BOKO: The much-talked about Education and Training Sector Strategic Plan (ETSSP) is yet to be costed and implemented. Given the competing demands for government finances, is the ETSSP really going to be a priority? Institutions (such as UB) that will be critical for the success of the ETSSP seem not to be aware of their roles in this project. Has the rolling-out of the program been thought out clearly?
Training (i.e. vocational and technical education), that branch of the education system with a direct link to the labour force, continues to be neglected. All we hear about its importance is mere rhetoric. Private providers of vocational and technical education are just interested in profit and care less about the quality of training they provide. In fact, some of them claim funds from the Training Levy for student attachments when they do not have such attachment programs. This is fraudulent behavior. And yet government turns a blind eye to all this. It has been said several times over the years that public technical and vocational institutions are mis-aligned with labour market needs. Nothing is being done about it.
We note with alarm, as the UDC, that under the current administration, education has become an agent of social division and entrenched inequality. Yet education must promote social justice, national unity and cohesion. Education should provide hope for young people across the entire country and enable those born into poverty and disadvantage to escape these cloying circumstances of their birth. Education should be, as we got to know when we were growing up, the only sure escape from poverty by all. Most of us in this House and many in public service are living testimony of the empowering and liberating role of education. Except for a few who inherited prestige and privilege, most Batswana come from humble backgrounds. Education used to enable them to overcome poverty. This, sadly, is no longer the case.
Revenues and Grants
MATAMBO: Total revenues and grants for 2016/2017 are estimated at P48.40 billion, a decrease of P3.36 billion compared to the revised budget of P51.76 billion for 2015/2016; with Mineral revenue contributing 35.2 percent of the total revenues, followed by Customs and Excise at 24.3 percent. Non-Mineral Income Tax and Value Added Tax come third and fourth at 21.2 percent and 12.4 percent, respectively. The reduction in the 2016/2017 revenues compared to 2015/2016 is a result of the projected fall of 6.9 percent in mineral revenues and 23.8 percent in customs and excise receipts.

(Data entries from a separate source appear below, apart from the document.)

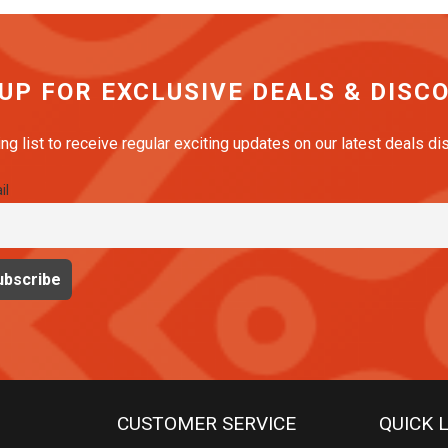
 UP FOR EXCLUSIVE DEALS & DISC
ing list to receive regular exciting updates on our latest deals d
il
CUSTOMER SERVICE
QUICK 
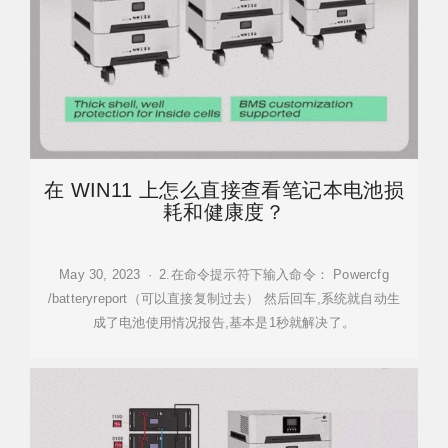
在 WIN11 上怎么直接查看笔记本电池损
耗和健康度？
May 30, 2023 · 2.在命令提示符下输入命令： Powercfg
/batteryreport（可以直接复制过去） 然后回车,系统就自动生
成了电池使用情况报告,基本是1秒就解决了。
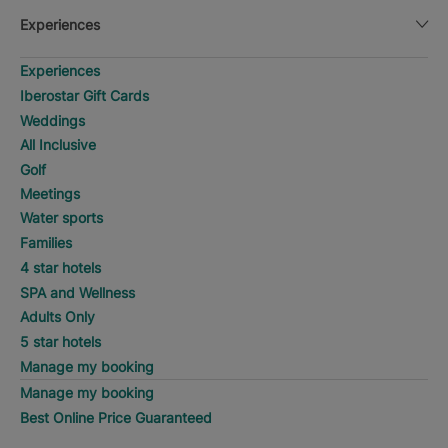
Experiences
Experiences
Iberostar Gift Cards
Weddings
All Inclusive
Golf
Meetings
Water sports
Families
4 star hotels
SPA and Wellness
Adults Only
5 star hotels
Manage my booking
Manage my booking
Best Online Price Guaranteed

A total development budget of P14.82 billion is proposed for the financial year 2016/2017. The Ministry of Defence, Justice and Security, with a proposed allocation of P3.59 billion or 24.2 percent, takes the largest share of the proposed budget, mainly to cater for provision of defence equipment, communication equipment, and infrastructure, in order to improve BDF’s defence capabilities. In addition, the allocation caters for construction of police stations at Mmathubudukwane, Maitengwe and Semolale, as well as staff houses in different locations in order to improve safety and security.

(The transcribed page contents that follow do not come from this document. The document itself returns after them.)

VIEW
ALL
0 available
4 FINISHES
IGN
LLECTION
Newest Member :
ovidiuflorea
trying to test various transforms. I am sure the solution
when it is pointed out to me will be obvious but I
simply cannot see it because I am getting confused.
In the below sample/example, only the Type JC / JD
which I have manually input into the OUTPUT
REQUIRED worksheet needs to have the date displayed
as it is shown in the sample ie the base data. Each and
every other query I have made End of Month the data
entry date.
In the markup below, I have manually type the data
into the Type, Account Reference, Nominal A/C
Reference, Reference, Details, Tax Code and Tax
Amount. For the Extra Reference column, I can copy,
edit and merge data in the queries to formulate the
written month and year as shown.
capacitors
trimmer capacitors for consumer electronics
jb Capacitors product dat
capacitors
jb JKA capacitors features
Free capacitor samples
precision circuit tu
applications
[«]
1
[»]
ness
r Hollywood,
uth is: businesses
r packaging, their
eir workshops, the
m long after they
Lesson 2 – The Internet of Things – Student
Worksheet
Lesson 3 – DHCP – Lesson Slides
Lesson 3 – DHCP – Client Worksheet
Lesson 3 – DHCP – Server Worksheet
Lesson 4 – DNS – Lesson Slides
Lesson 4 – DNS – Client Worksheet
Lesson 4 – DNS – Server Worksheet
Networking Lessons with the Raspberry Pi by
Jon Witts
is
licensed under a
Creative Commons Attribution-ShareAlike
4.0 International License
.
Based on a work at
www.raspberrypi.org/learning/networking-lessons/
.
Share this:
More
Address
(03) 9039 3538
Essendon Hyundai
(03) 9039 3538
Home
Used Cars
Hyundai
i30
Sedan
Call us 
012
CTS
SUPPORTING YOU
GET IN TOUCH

BOKO: We would immediately cancel the order of army aircraft. We would re-direct some of this money away from aircraft and towards a range of high impact uses including more improved equipment and living conditions for the army. This should save billions of Pula per year, a good portion of which would be re-directed for not only a more professional, equipped and highly motivated army and police forces, but for other development initiatives as well.